Coast Guard ice breaker Healy

WASHINGTON: The Coast Guard is in the opening stages of what promises to be a long, complex and expensive repair of its largest icebreaker, which suffered a crippling engine fire in August.

The service should know in the coming days where the repair work on the USCGC Healy will take place, but the effort promises to be mammoth, involving cutting the ship open to remove its 106-ton engine, and floating a new engine by barge from Baltimore through the Panama Canal to the West Coast.

The fire occurred just after Healy picked up a group of 11 scientists in Seward, Alaska to run experiments on ice flow patterns in the Arctic. The ship eventually sailed home to Washington State under its own power. As a result of the incident, the Coast Guard canceled all Arctic operations at sea.

On Tuesday, a 23-year-old replacement engine was hauled out of a building at the Coast Guard’s facility in Baltimore to begin the long trip to the West Coast.

The engine is so large a structure built around it had to first be dismantled. Once it was moved to the barge, it was covered by a custom-fabricated steel enclosure welded to the barge’s deck, because, as Lt. Cmdr. Stephen Brickey, a Coast Guard spokesman said, “the sensitivity of the motor requires extensive protection in order to make the VIP barge transit around and through the Panama Canal.”

The logistics of the Healy work, from the barge trip onward, promise to be immense.

“The cutter will need to replace the starboard propulsion motor, which presents unique challenges,” Brickey said. “When the cutter was originally built, it was basically built around these motors.” 

The Healy, built in the 1980s, and the heavy icebreaker Polar Star, constructed in the 1970s, are both increasingly at risk for mechanical accidents as they age, and the Coast Guard is holding on to them until three new cutters begin to arrive later this decade.

In a statement to Breaking Defense, Coast Guard Commandant Adm. Karl Schultz said “projecting leadership and protecting our national interests in the Arctic requires effective presence. The Coast Guard is the nation’s most visible, agile, and adaptive force able to project U.S. sovereignty and vigorously compete for advantage in the region. Repairing Coast Guard Cutter HEALY, one of only two U.S. Arctic-capable icebreakers, is critical to America’s national security interests in the high latitudes.”

The August blaze means the US has no operational icebreakers capable of deploying since the heavy icebreaker Polar Star just wrapped up a scheduled overhaul to prepare for a planned annual deployment to Antarctica in November. The Polar Star is currently in port in Seattle preparing for Operation Deep Freeze, which leads the breakout of McMurdo Sound to allow resupply of the McMurdo Station at Antarctica.

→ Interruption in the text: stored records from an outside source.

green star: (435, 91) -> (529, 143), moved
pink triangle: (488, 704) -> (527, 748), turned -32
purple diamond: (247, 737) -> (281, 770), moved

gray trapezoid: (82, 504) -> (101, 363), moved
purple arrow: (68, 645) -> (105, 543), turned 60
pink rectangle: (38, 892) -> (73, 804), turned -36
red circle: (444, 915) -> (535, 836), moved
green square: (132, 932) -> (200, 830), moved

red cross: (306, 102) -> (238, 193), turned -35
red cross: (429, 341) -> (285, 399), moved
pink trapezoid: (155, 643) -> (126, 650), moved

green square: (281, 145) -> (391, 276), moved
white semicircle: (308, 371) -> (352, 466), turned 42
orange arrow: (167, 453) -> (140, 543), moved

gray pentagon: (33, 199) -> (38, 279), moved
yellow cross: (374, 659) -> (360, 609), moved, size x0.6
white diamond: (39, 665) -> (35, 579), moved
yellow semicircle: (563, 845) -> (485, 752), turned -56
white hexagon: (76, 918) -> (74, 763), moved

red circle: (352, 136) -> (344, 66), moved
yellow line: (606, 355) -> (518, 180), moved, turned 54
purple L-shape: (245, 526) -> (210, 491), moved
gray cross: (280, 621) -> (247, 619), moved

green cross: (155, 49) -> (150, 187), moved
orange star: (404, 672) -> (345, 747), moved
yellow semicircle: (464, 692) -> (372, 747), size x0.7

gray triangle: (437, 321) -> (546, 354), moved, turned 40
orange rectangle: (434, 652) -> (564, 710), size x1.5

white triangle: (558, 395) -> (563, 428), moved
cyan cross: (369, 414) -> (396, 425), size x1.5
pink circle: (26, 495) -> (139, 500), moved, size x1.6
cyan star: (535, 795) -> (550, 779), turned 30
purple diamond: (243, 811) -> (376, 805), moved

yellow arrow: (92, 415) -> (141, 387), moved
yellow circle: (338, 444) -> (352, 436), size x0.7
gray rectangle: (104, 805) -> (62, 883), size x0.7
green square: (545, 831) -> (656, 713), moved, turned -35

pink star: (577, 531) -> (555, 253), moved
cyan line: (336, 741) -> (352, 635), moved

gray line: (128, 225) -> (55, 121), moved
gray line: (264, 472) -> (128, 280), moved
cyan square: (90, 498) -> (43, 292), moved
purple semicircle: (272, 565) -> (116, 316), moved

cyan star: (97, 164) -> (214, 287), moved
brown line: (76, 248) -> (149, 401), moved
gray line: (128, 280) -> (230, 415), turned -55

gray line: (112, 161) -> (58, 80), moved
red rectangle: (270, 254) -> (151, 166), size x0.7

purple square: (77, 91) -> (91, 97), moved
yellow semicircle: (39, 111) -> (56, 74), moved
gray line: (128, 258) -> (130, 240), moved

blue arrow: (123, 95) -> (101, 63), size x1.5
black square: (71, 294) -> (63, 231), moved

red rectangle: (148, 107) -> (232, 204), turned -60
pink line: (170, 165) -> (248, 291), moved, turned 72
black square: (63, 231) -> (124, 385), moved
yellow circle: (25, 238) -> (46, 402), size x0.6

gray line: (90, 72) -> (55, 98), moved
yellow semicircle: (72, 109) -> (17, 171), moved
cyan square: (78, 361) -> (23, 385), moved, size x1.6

In a recent commentary for the Heritage Foundation, Maiya Clark pointed out that without the Healy, “the Coast Guard will be unable to perform other essential functions, such as law enforcement operations, search-and-rescue missions, research, and defense activities.” Clark points out that the Coast Guard’s own standard’s call for three medium and three heavy icebreakers, a requirement that the service is nowhere near filling.

If current plans hold, however, the service will take delivery of three new Polar Security Cutters over the next six years. Currently, only the first two have gotten any funding, and the first ship won’t be available until 2024. During his State of the Coast Guard speech in February, Commandant Adm. Karl Schultz, called the situation “a woefully unacceptable level of presence in an area where we must be a leading force.”

In August, the Coast Guard and Department of Homeland Security delivered a report to the White House outlining a potential new generation of nuclear-powered icebreakers, two months after the Trump administration issued a surprise public directive to do so. It’s unclear how that might affect future shipbuilding plans.

Meanwhile, two Russian companies announced an agreement earlier this year, to build the world’s most powerful nuclear icebreaker, the first step in a bold new Arctic strategy Moscow hopes will drive open lucrative new shipping routes, and allow Russia to assert itself more forcefully in the High North.